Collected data
* * * *
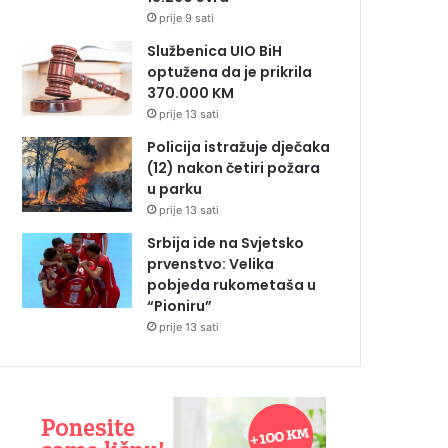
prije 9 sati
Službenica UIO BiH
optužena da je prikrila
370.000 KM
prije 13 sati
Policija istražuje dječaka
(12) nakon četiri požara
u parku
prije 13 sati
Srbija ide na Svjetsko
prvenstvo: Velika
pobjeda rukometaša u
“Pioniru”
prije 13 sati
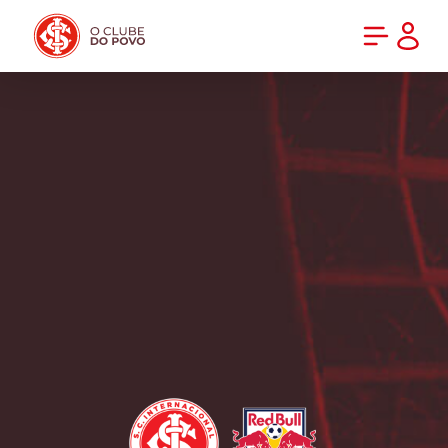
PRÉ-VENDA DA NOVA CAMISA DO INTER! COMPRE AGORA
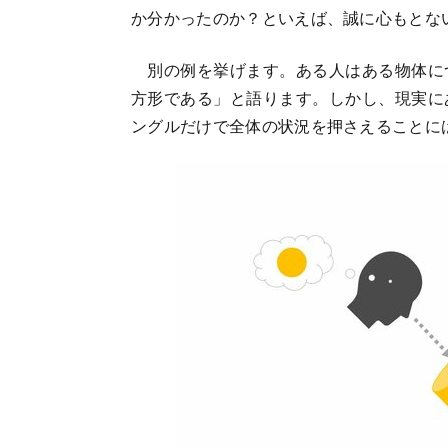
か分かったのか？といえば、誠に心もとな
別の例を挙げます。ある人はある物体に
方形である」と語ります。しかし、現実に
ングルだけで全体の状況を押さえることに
* * * *
● **Your instructions**
Please set down every record exactly as it appears, leaving out the pictures.

● **Result**
prije 9 sati
Službenica UIO BiH
optužena da je prikrila
370.000 KM
prije 13 sati
Policija istražuje dječaka
(12) nakon četiri požara
u parku
prije 13 sati
Srbija ide na Svjetsko
prvenstvo: Velika
pobjeda rukometaša u
“Pioniru”
prije 13 sati
PRÉ-VENDA DA NOVA CAMISA DO INTER! COMPRE AGORA
か分かったのか？といえば、誠に心もとな
別の例を挙げます。ある人はある物体に
方形である」と語ります。しかし、現実に
ングルだけで全体の状況を押さえることに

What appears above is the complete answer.